Strate 1, Extraits d’un film de propagande intitulé « Le Grand Homme et le Tigre Blanc », réalisé dix ans après les événements.
#1 Inauguration du mémorial Bái-Hǔ. Noir & blanc. Lent travelling latéral sur le long bas-relief de métal étincelant au soleil. Nez, fronts, joues d’acier tendues vers l’imposante silhouette du Grand Homme. Devant, les marches de l’esplanade recouvertes de fleurs. Vue plongeante sur la foule amassée autour de l’esplanade. Arrivée du cortège officiel. Des gardes du corps, une trentaine d’hommes en noir et blanc, costume-cravate-oreillette. Frémissement de petits drapeaux dans la foule, agités de plus en plus frénétiquement. Immense acclamation, jaillie des poitrines. Léger décalage entre l’ouverture des bouches extatiques et le son des acclamations. Apparition du Grand Homme en personne. Costume, cheveux sombres impeccablement coupés, laqués en arrière. Monte sur l’estrade. Front dégagé, air débonnaire, satisfait. Gros plans, sourires de femmes, d’enfants. Ravissement. Applaudissements.
#2 Images animées blanc-noir-gris – certaines lignes légèrement soulignées de couleurs. Ombres d’un fleuve. Jour à peine naissant. Silhouettes sombres d’arbres touffus se détachant de la nuit. Progressivement. Le Grand Homme debout près du fleuve. À l’affût. Environnement chargé de promesses et de menaces. Fondu des images suggérant un rêve. Un bruit, un craquement de branches. On ne l’entend pas, mais le Grand Homme sursaute, se retourne. Une bête énorme surgit de la forêt. C’est un immense tigre blanc, splendide spécimen d’une espèce disparue. Frayeur. Le tigre blanc dévisage intensément le Grand Homme et se dirige vers lui. Mélodie folklorique jouée à l’erhu. Quelque chose dans le regard du tigre, dans sa démarche souple indique qu’il ne va pas attaquer le Grand Homme. Il avance paisiblement, s’arrête à deux mètres de lui puis marche vers le fleuve. Il entre dans l’eau, se désaltère parmi les lotus en fleurs avant de nager dans les eaux qu’illumine le soleil levant.
#3 Sur la tribune officielle, le Grand Homme vient de dire quelques mots. Un immense ohohohohoh parcourt la foule. Le Grand Homme tend le bras. Six jeunes gens, trois filles et trois garçons, vêtus d’une chemise blanche impeccable et d’une jupe ou d’un pantalon noir.e montent sur la tribune. Leur visage lisse, souriant.

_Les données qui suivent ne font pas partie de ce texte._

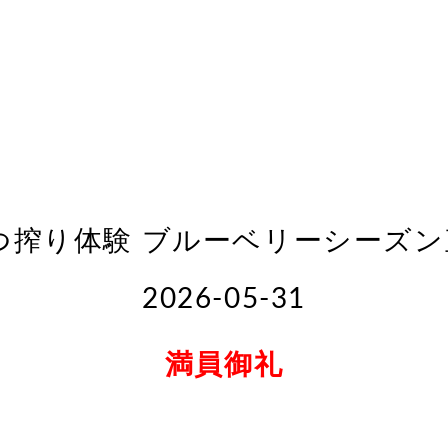
みつ搾り体験 ブルーベリーシーズ
2026-05-31
満員御礼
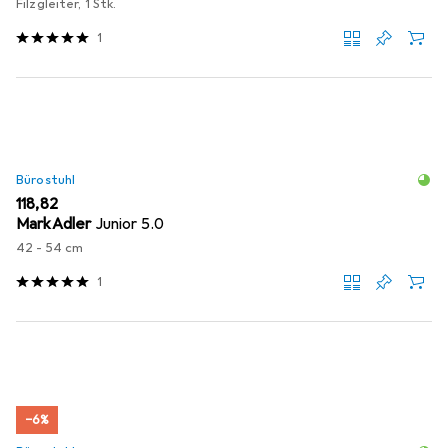
Filzgleiter, 1 Stk.
1
Bürostuhl
EUR
118,82
MarkAdler
Junior 5.0
42 - 54 cm
1
−6%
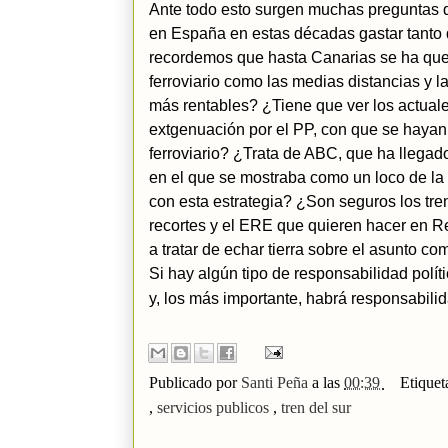
Ante todo esto surgen muchas preguntas 
en España en estas décadas gastar tanto di
recordemos que hasta Canarias se ha queri
ferroviario como las medias distancias y 
más rentables? ¿Tiene que ver los actual
extgenuación por el PP, con que se hayan 
ferroviario? ¿Trata de ABC, que ha llegado
en el que se mostraba como un loco de la v
con esta estrategia? ¿Son seguros los tr
recortes y el ERE que quieren hacer en R
a tratar de echar tierra sobre el asunto 
Si hay algún tipo de responsabilidad polí
y, los más importante, habrá responsabili
Publicado por
Santi Peña
a las
00:39
Etiquet
,
servicios publicos
,
tren del sur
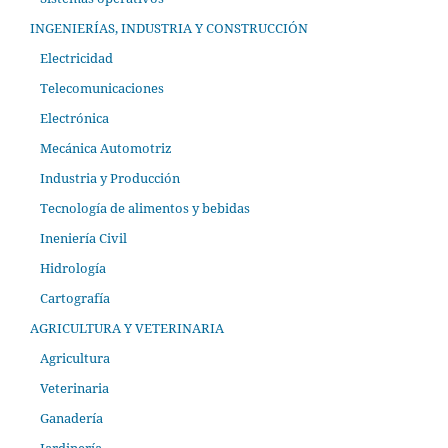
INGENIERÍAS, INDUSTRIA Y CONSTRUCCIÓN
Electricidad
Telecomunicaciones
Electrónica
Mecánica Automotriz
Industria y Producción
Tecnología de alimentos y bebidas
Ineniería Civil
Hidrología
Cartografía
AGRICULTURA Y VETERINARIA
Agricultura
Veterinaria
Ganadería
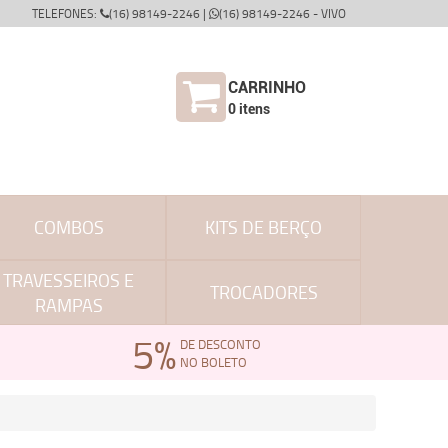
TELEFONES:
(16) 98149-2246 |
(16) 98149-2246 - VIVO
CARRINHO
0
itens
COMBOS
KITS DE BERÇO
TRAVESSEIROS E
TROCADORES
RAMPAS
5%
DE DESCONTO
NO BOLETO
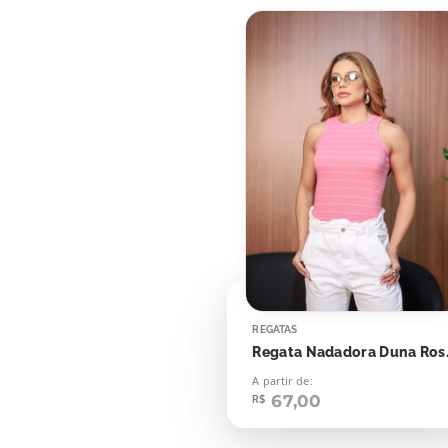
REGATAS
Regata Nada
A partir de:
67,00
R$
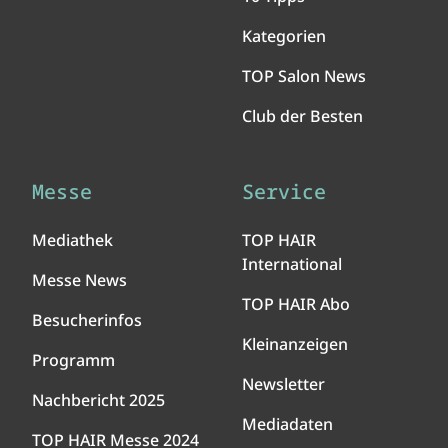
Kategorien
TOP Salon News
Club der Besten
Messe
Service
Mediathek
TOP HAIR
International
Messe News
TOP HAIR Abo
Besucherinfos
Kleinanzeigen
Programm
Newsletter
Nachbericht 2025
Mediadaten
TOP HAIR Messe 2024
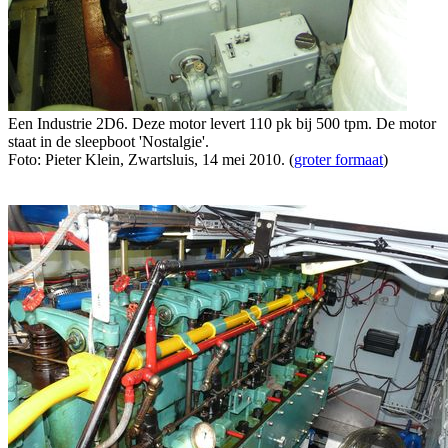
Een Industrie 2D6. Deze motor levert 110 pk bij 500 tpm. De motor
staat in de sleepboot 'Nostalgie'.
Foto: Pieter Klein, Zwartsluis, 14 mei 2010. (
groter formaat
)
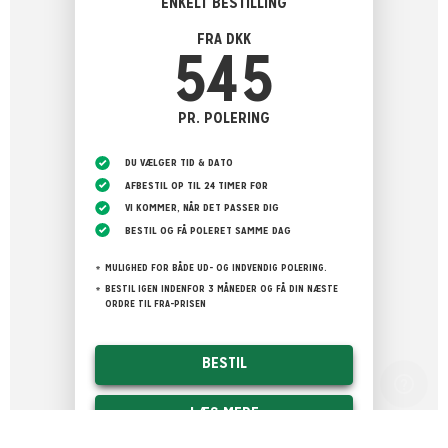
ENKELT BESTILLING
FRA DKK
545
PR. POLERING
DU VÆLGER TID & DATO
AFBESTIL OP TIL 24 TIMER FØR
VI KOMMER, NÅR DET PASSER DIG
BESTIL OG FÅ POLERET SAMME DAG
MULIGHED FOR BÅDE UD- OG INDVENDIG POLERING.
BESTIL IGEN INDENFOR 3 MÅNEDER OG FÅ DIN NÆSTE
ORDRE TIL FRA-PRISEN
BESTIL
LÆS MERE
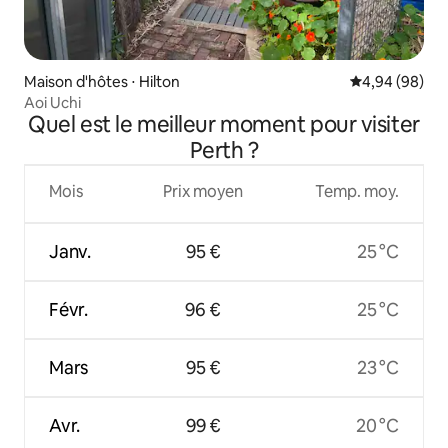
Maison d'hôtes ⋅ Hilton
Évaluation mo
4,94 (98)
Aoi Uchi
Quel est le meilleur moment pour visiter
Perth ?
Mois
Prix moyen
Temp. moy.
Janv.
95 €
25 °C
Févr.
96 €
25 °C
Mars
95 €
23 °C
Avr.
99 €
20 °C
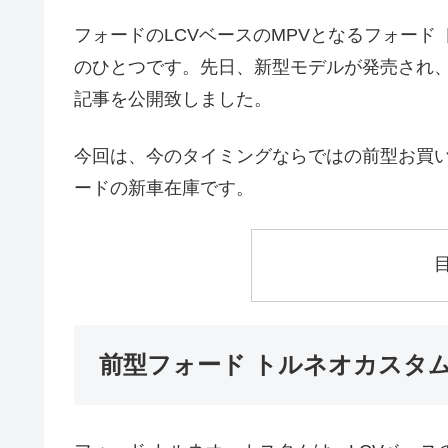
フォードのLCVベースのMPVとなるフォード トルネ
のひとつです。先日、新型モデルが発売され、
記事を公開致しました。
今回は、今のタイミングならではの前型お買い得車
ードの新車在庫です。
前型フォード トルネオカスタム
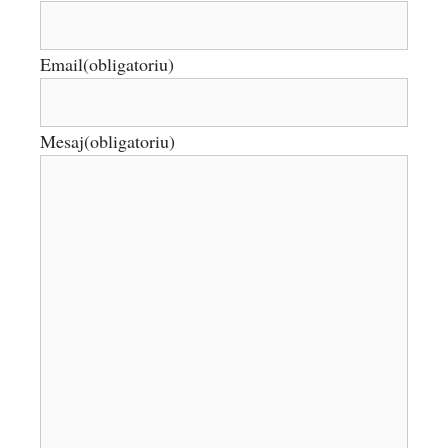
Email
(obligatoriu)
Mesaj
(obligatoriu)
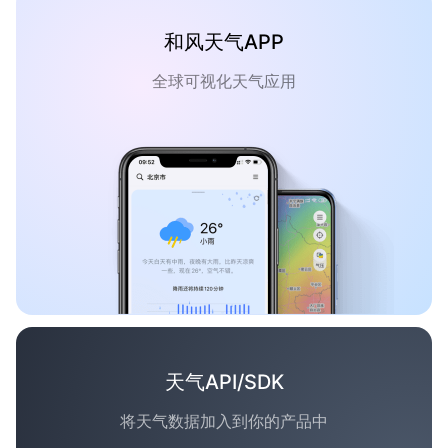
和风天气APP
全球可视化天气应用
天气API/SDK
将天气数据加入到你的产品中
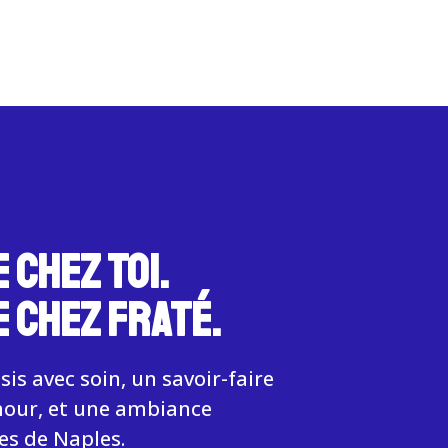
 CHEZ TOI.
 CHEZ FRATÉ.
is avec soin, un savoir-faire
our, et une ambiance
les de Naples.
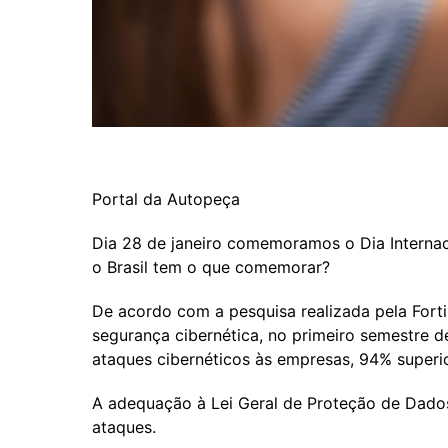
Portal da Autopeça
Dia 28 de janeiro comemoramos o Dia Internac
o Brasil tem o que comemorar?
De acordo com a pesquisa realizada pela Fort
segurança cibernética, no primeiro semestre de
ataques cibernéticos às empresas, 94% super
A adequação à Lei Geral de Proteção de Dad
ataques.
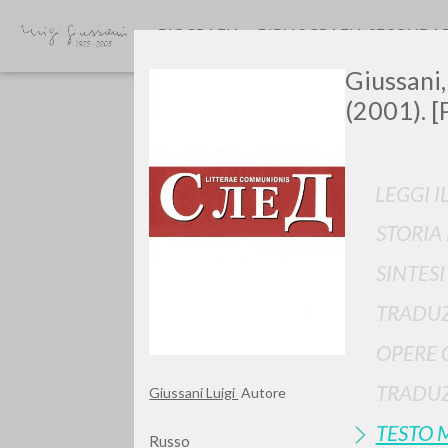
BIOGRAFIA
BIBLIOGRAFIA SECONDA
Giussani,
(2001). [
LEGGI I
STORIA
Vuo
SINTES
TRADUZ
OPERE 
TIPOLOGIA OPERA
TRADUZ
Giussani Luigi
Autore
TESTO 
Russo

On leur donnerait vingt ans, ils en ont trente. Ce sont des étudiants qui occupaient l’esplanade Bái-Hǔ avant qu’elle ne s’appelle Bái-Hǔ. Un des jeunes parle, il témoigne, dit quelques mots des événements et des années passées dans le Centre de développement qui lui ont permis de se construire. Puis il s’incline et remercie le Grand Homme pour son Infinie Clémence. La foule est transportée. Long travelling latéral sur le visage survolté, démultiplié de la foule, sur les centaines de petits drapeaux qui s’agitent dans un même frisson. Une des anciennes étudiantes entame une chanson que ses camarades et elle ont composé en hommage au Grand Homme.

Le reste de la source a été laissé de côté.